**Assigned task**
An exact copy of every record, with no pictures, please.

**Dataset excerpts**
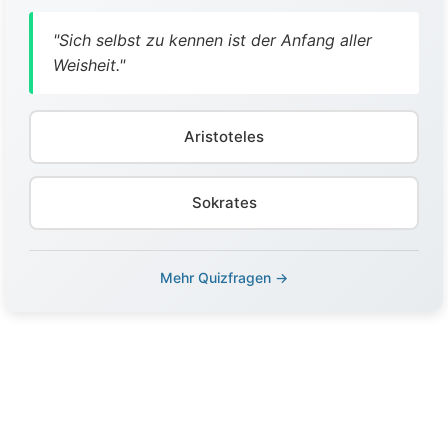
"Sich selbst zu kennen ist der Anfang aller
Weisheit."
Aristoteles
Sokrates
Mehr Quizfragen →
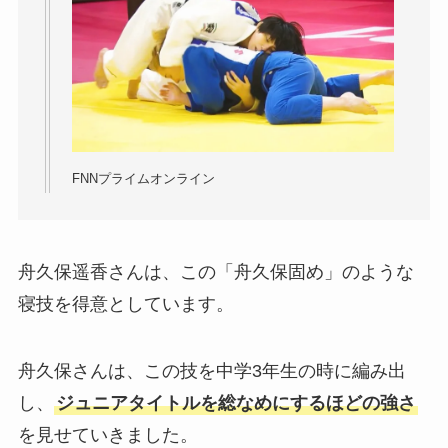
FNNプライムオンライン
舟久保遥香さんは、この「舟久保固め」のような
寝技を得意としています。
舟久保さんは、この技を中学3年生の時に編み出
し、
ジュニアタイトルを総なめにするほどの強さ
を見せていきました。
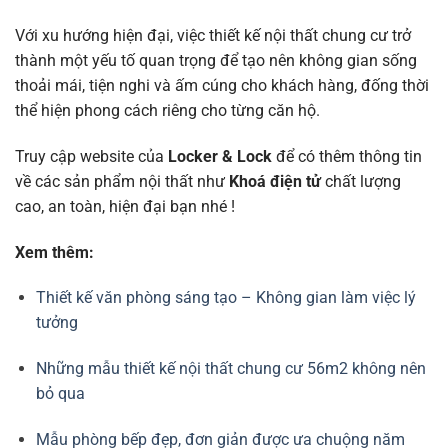
Với xu hướng hiện đại, việc thiết kế nội thất chung cư trở
thành một yếu tố quan trọng để tạo nên không gian sống
thoải mái, tiện nghi và ấm cúng cho khách hàng, đống thời
thể hiện phong cách riêng cho từng căn hộ.
Truy cập website
của
Locker & Lock
để có thêm thông tin
về các sản phẩm nội thất như
Khoá điện tử
chất lượng
cao, an toàn, hiện đại bạn nhé !
Xem thêm:
Thiết kế văn phòng sáng tạo – Không gian làm việc lý
tưởng
Những mẫu thiết kế nội thất chung cư 56m2 không nên
bỏ qua
Mẫu phòng bếp đẹp, đơn giản được ưa chuộng năm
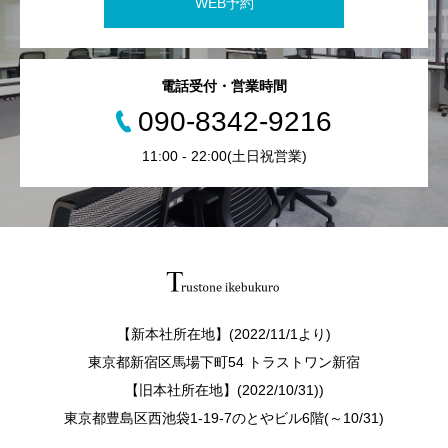
WEB予約
電話受付・営業時間
090-8342-9216
11:00 - 22:00(土日祝営業)
【新本社所在地】(2022/11/1より)
東京都新宿区馬場下町54 トラストワン新宿
【旧本社所在地】(2022/10/31))
東京都豊島区西池袋1-19-7のとやビル6階(～10/31)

**Output**
"Sich selbst zu kennen ist der Anfang aller
Weisheit."
Aristoteles
Sokrates
Mehr Quizfragen →
FNNプライムオンライン
舟久保遥香さんは、この「舟久保固め」のような
寝技を得意としています。
舟久保さんは、この技を中学3年生の時に編み出
し、
ジュニアタイトルを総なめにするほどの強さ
を見せていきました。
Với xu hướng hiện đại, việc thiết kế nội thất chung cư trở
thành một yếu tố quan trọng để tạo nên không gian sống
thoải mái, tiện nghi và ấm cúng cho khách hàng, đống thời
thể hiện phong cách riêng cho từng căn hộ.
Truy cập website
của
Locker & Lock
để có thêm thông tin
về các sản phẩm nội thất như
Khoá điện tử
chất lượng
cao, an toàn, hiện đại bạn nhé !
Xem thêm:
Thiết kế văn phòng sáng tạo – Không gian làm việc lý
tưởng
Những mẫu thiết kế nội thất chung cư 56m2 không nên
bỏ qua
Mẫu phòng bếp đẹp, đơn giản được ưa chuộng năm
WEB予約
電話受付・営業時間
090-8342-9216
11:00 - 22:00(土日祝営業)
【新本社所在地】(2022/11/1より)
東京都新宿区馬場下町54 トラストワン新宿
【旧本社所在地】(2022/10/31))
東京都豊島区西池袋1-19-7のとやビル6階(～10/31)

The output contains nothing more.